One Actor serves both the public leaderboard the whole room can see and the authenticated admin panel where staff start the event, edit submissions, and draw the winner. Put the first URL on the TV, open the second on a laptop, and the booth is live. No Vercel project, no separate API, no reverse proxy. The display reads straight from the event dataset, so a new submission appears on screen on the next refresh without anything pushing it there.

There is a nice operational detail baked in too. Because the Display Actor runs on the organization account that owns the shared key-value store and the datasets, its own run token already has access to everything it needs. No extra API token to create, store, or rotate. The Actor's identity is the auth.

Highlight 2: One Actor calls another, on the attendee's own account

When an attendee submits a product link, the Submission Actor does not parse the page itself but calls another Actor instead: the E-commerce Scraping Tool. Actors calling Actors is a normal pattern on the platform, and it is what keeps the Submission Actor small. It does not own any scraping logic. It validates the input, hands the URL to a scraper that already exists on Apify Store, and stores what comes back.

The Submission Actor also calls E-commerce Scraping Tool using the attendee's own Apify token, not Apify's. So the person at the booth is not watching a demo of Apify scraping a product. They are running an Apify scraper, on their own account, against a URL they chose thirty seconds ago, and seeing structured data come back.
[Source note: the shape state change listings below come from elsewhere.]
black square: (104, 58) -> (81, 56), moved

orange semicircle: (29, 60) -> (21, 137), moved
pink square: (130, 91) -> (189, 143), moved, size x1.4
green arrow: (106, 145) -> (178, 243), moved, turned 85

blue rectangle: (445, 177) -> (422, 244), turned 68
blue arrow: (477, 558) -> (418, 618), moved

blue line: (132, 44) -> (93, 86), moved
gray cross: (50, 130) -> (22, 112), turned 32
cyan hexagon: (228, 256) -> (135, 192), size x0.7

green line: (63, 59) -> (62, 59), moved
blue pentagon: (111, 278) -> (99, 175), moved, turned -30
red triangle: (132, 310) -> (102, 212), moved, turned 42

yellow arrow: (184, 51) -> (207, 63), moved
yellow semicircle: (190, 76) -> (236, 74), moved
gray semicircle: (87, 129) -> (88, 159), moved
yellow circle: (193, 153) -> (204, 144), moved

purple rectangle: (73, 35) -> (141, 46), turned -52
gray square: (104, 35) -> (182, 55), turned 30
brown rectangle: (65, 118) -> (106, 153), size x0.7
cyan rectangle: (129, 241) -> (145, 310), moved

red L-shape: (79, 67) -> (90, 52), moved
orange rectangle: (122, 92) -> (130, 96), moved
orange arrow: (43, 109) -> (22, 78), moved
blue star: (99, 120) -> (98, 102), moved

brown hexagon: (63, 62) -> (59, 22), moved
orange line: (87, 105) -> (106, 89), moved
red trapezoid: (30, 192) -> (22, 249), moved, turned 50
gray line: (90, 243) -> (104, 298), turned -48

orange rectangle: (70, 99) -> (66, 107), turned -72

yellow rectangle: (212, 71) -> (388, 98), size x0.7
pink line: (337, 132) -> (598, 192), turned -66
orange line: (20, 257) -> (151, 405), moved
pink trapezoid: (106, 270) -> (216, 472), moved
The Submission Actor runs under limited permissions and prints extra logs so they can follow exactly what it is doing. That is a far better pitch than any slide: the abstract idea of "Apify scrapes any site" becomes a concrete thing that just happened to a link they picked.

Highlight 3: Shared storage is the coordination layer

The three Actors never call each other to share state. They coordinate entirely through Apify storage, and that is what lets them stay independent.

The Configuration Actor writes an event into a shared key-value store. The Submission Actor reads that config to know the rules, then writes accepted entries into the event's dataset. The Display Actor reads the same config and the same dataset to render the screen. Nobody holds a reference to anybody else. You could redeploy any one of them without touching the other two.

This is the part that would normally be a database plus an API plus the code that talks to both. Here, it's a key-value store record and a dataset, addressed by name and ID. The Configuration Actor and Submission Actor reach the shared store with an organization token (WISHLIST_APIFY_TOKEN), and the store name comes from a single WISHLIST_KVS_NAME env var, so pointing a whole deployment at a different store is a one-line change.

Improvements since the first use

The main improvement has been in the admin panel, which has grown a bit since launch. Staff can now soft-remove or edit submissions, restore them later, edit event config mid-event without touching the Configuration Actor, and jump straight to a participant's Apify Console profile from a winning entry so we can check email addresses, names, etc. Multi-day events restart cleanly, and previous days' winners are excluded from later draws.

Why this shape works

The whole demo is small. The interesting thing is how little of it is custom infrastructure. The storage layer is Apify storage. The web server is an Actor in Standby mode. The scraping is an existing Store Actor run on the attendee's account. The auth is the org run token. What is left to actually build is the booth-specific logic: validation rules, the display, and the draw.

That is the same lesson the platform sells to every developer who publishes an Actor. You bring the idea and the thin layer of logic that makes it yours. Scheduling, storage, proxies, scaling, and a public URL come with the platform. Wishlist Raffle is the Apify team taking its own advice, and dressing the result in a party hat.